- _Assigned task_
If a line of the records holds the word "jest", copy it out.

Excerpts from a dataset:
[Start of section]

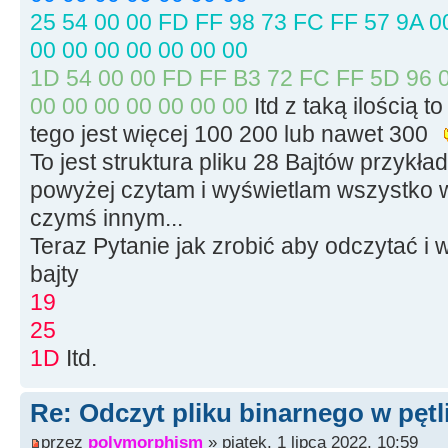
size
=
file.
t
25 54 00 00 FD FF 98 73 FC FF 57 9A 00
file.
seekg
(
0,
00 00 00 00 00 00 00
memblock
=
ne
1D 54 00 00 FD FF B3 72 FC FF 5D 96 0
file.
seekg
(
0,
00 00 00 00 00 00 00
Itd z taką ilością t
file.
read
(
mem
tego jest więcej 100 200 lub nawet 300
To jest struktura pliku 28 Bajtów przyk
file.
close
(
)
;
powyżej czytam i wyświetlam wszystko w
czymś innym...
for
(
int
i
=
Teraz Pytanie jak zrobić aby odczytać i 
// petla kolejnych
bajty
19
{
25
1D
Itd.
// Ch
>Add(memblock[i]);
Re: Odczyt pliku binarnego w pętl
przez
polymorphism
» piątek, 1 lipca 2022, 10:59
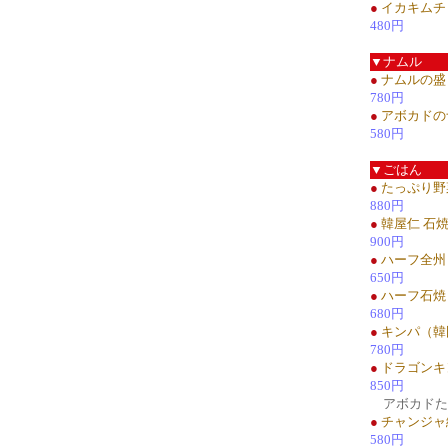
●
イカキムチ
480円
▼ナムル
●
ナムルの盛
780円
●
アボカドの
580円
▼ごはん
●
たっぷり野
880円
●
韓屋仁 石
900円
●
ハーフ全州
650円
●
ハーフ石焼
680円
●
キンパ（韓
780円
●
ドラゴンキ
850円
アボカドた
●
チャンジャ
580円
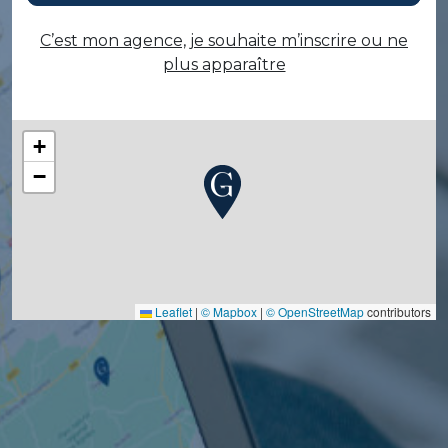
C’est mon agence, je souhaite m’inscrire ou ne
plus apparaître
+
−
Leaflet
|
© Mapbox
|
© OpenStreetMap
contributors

[End of section]

- _Exercise answer_
tego jest więcej 100 200 lub nawet 300
To jest struktura pliku 28 Bajtów przyk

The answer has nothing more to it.